“The space where the sky meets the sea appears endless, an infinite horizon stretching out into eternity. I am staring right into it. Right into the unknown. Right into all that could be.”
(Excerpted from “Free”)
There are a lot of compelling visuals in Lisa Litberg’s new novel that resonate with me but this one in particular reminds me of all the times throughout my life that I’ve believed I could do anything…if I just knew where, exactly, to start.

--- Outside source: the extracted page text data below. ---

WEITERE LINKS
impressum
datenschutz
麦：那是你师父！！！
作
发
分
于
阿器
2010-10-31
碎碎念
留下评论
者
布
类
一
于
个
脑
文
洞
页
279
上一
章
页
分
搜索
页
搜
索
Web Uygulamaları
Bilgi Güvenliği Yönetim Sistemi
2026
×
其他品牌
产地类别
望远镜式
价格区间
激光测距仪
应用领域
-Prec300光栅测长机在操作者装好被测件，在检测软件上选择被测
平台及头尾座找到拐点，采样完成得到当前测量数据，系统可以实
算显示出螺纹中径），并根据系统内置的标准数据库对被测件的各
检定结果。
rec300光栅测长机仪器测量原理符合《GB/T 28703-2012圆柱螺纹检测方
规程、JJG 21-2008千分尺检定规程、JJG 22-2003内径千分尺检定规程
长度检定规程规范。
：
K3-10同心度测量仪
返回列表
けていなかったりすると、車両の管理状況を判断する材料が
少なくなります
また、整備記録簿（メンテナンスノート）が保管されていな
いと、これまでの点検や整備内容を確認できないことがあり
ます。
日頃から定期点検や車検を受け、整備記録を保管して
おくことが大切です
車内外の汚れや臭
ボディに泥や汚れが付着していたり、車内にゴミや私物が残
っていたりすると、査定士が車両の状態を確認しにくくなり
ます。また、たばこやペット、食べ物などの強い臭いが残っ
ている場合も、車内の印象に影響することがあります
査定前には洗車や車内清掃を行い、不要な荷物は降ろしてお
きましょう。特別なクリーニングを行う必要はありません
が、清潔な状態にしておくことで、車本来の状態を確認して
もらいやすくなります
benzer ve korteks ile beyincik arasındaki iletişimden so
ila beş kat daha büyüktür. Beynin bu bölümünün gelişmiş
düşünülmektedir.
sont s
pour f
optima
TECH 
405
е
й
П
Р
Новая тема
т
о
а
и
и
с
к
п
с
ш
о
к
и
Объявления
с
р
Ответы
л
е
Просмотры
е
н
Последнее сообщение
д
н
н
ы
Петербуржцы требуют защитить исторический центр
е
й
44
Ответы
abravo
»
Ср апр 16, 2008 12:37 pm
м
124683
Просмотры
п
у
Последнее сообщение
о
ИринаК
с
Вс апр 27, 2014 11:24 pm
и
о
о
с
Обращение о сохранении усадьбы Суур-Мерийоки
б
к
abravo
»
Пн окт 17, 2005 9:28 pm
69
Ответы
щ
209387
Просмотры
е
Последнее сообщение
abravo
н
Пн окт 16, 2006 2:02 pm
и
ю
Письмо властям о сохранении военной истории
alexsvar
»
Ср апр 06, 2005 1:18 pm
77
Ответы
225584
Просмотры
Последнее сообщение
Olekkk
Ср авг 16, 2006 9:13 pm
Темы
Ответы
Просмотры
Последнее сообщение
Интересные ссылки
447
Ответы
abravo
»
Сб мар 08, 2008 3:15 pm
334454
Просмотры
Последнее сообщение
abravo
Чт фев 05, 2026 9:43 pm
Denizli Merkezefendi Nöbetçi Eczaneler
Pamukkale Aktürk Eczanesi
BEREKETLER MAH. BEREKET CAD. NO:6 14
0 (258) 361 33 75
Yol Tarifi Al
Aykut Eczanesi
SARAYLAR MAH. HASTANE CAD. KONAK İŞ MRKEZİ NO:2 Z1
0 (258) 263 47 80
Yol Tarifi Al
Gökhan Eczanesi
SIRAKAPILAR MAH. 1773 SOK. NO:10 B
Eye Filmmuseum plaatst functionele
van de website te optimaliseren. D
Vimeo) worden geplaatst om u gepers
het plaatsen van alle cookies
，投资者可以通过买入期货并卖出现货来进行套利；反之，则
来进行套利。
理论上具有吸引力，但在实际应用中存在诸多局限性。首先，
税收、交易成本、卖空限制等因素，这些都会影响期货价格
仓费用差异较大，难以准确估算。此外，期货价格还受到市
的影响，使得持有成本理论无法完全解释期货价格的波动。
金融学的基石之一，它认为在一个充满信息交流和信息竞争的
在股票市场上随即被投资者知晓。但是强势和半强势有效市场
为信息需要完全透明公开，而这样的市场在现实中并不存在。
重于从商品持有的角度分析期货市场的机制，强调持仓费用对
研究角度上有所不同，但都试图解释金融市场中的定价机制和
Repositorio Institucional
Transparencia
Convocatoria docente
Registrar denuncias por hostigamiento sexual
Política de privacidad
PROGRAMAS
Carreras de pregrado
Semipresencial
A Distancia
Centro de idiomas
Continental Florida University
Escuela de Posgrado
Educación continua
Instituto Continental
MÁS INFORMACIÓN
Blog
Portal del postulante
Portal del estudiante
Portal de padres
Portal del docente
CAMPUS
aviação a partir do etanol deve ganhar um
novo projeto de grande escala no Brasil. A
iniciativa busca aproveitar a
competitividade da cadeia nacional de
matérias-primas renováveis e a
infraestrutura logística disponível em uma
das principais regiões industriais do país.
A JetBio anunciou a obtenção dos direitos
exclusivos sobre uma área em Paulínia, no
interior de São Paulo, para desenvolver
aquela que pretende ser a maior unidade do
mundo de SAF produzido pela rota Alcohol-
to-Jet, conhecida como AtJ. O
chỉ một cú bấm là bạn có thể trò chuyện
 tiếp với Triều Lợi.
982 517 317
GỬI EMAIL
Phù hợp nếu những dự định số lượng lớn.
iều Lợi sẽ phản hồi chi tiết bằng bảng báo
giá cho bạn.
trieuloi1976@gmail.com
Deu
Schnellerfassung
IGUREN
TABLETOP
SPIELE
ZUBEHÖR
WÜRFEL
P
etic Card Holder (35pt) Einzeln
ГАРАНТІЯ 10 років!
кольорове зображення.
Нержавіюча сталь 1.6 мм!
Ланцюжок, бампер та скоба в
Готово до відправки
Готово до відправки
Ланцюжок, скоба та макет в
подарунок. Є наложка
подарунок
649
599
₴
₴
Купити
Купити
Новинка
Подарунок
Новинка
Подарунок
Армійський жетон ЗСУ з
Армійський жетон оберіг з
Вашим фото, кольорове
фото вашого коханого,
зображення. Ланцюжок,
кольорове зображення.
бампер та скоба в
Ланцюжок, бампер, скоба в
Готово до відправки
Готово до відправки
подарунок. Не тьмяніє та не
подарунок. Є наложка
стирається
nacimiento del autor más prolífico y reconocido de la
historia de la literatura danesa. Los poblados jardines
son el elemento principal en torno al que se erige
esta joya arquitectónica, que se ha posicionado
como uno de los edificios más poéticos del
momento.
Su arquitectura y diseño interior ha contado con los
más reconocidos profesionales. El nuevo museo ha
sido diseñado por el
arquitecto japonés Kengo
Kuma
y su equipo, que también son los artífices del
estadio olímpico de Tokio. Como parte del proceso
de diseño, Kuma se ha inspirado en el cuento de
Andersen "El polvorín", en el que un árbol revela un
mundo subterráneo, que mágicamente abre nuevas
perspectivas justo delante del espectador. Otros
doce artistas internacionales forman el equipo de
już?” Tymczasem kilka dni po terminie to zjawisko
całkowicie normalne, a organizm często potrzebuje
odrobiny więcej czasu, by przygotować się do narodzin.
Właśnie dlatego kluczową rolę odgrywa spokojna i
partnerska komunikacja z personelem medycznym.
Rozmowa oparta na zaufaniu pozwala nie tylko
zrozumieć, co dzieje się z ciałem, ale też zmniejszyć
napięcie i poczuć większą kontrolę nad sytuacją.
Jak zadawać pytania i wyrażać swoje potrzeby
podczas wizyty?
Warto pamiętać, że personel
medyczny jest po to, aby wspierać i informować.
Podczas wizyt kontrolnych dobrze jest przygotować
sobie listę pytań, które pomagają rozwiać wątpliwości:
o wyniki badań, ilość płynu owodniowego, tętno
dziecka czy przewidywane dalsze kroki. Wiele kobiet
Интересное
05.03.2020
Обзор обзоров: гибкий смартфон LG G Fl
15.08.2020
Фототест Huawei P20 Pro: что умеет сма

Rebellion against authority (and tradition) was not encouraged in the wealthy household where I grew up. As an only child, I was expected to be seen and not heard, get good grades, associate with the “right” kind of friends, and dutifully marry whomever my parents thought would be a smart steward of their estate. On the surface, I’m sure there were classmates that felt I had nothing to complain about because I had everything. The one thing missing, though, was the freedom to find out who I was – and who I could be – if I didn’t have someone else constantly defining it for me. I recall telling my parents about a neighbor girl a year older than I was that decided to travel cross-country with her musician boyfriend in his beat-up van and make a living selling macramé plant hangers and doing Tarot readings. My parents’ immediate prediction to this was that they’d end up as drug addicts in a Haight-Ashbury hippie commune and live off welfare. “I hope you’d never do anything that stupid,” they told me, always underscored with the threat of disinheriting me. Long story short was that I never did find out what became of the globe-trotting pair but a part of me was secretly envious they had made an exit strategy from an environment they recognized was stifling their spirits. My own exit came two years later when I entered what my parents deemed the most horrible and superficial world imaginable: I became an actress in a local theater company and moved into my own studio apartment. In their view, my fellow cast members were the “worst” kind of people that might ever cross my path and would no doubt introduce me to drugs, sex, alcohol, and scandalous orgies. I actually think they were disappointed none of these things transpired just so they could say “I told you do.” And as for all of those actors I hung out with, the majority of them shaped the strong, confident and successful woman I became – a scenario that would never have occurred if I had embraced the life my parents intended for me.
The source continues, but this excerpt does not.